Prefer short sentences. A sentence that expresses one idea is easier to parse than one that chains three together with subordinate clauses. When a sentence grows long, it can usually be split.
Use plain words. Choose the simpler term over the more impressive one. “Use” is better than “utilize”; “before” is better than “prior to.” Plain words are not less precise; they are more accessible while remaining exact.
Prefer the active voice. “The scheduler retries the job” identifies who acts and reads more directly than “the job is retried.” The passive voice has legitimate uses, but it frequently hides the actor and weakens a sentence.
Write in the present tense and address the reader directly with the second person where the style permits, particularly in instructions. “Run the migration” is clearer than “the migration should be run.”

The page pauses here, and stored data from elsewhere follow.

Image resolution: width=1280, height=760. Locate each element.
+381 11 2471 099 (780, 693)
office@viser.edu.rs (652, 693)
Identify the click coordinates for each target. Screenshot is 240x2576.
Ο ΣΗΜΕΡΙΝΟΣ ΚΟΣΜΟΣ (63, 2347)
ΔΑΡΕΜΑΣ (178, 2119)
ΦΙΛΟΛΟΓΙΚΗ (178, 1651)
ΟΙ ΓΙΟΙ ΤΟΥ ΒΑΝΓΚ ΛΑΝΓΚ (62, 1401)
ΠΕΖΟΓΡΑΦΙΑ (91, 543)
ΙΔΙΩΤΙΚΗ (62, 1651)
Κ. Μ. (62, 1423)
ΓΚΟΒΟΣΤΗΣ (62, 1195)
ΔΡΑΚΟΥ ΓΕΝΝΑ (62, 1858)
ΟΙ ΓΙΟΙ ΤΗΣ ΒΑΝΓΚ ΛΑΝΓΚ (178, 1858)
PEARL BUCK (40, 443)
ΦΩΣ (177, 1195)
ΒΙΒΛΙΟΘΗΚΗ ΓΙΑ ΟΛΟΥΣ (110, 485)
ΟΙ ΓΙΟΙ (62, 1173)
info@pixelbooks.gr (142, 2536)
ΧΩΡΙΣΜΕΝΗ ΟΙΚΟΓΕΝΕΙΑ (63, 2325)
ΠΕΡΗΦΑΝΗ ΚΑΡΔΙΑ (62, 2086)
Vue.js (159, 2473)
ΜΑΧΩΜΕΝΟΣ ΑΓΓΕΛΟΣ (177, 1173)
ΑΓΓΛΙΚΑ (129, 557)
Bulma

Lead with the conclusion. Engineers often replicate the chronological order of their investigation, building toward a result. A reader is better served when the key point appears first and the supporting detail follows, so that those who need only the conclusion can stop reading.
Revise Ruthlessly
A first draft records thinking; a revised draft communicates it. The decisive improvement in most technical writing comes from revision: cutting redundant sentences, replacing vague phrases with specific ones, and reordering for logical flow. A reliable test is to read the draft as the intended reader would, without the author’s context, and to remove anything that does not earn its place. In my experience, the documents that prove most useful months later are those that were cut hardest before publication.
Conclusion
Technical writing succeeds when the reader understands quickly and acts correctly, and it fails when the author’s cleverness intrudes on that goal. Writing for a specific reader, preferring short sentences and plain words, using the active voice and the leading conclusion, and revising without sentiment together produce prose that serves its purpose. Clarity is not a constraint on good engineering writing; it is the entire objective.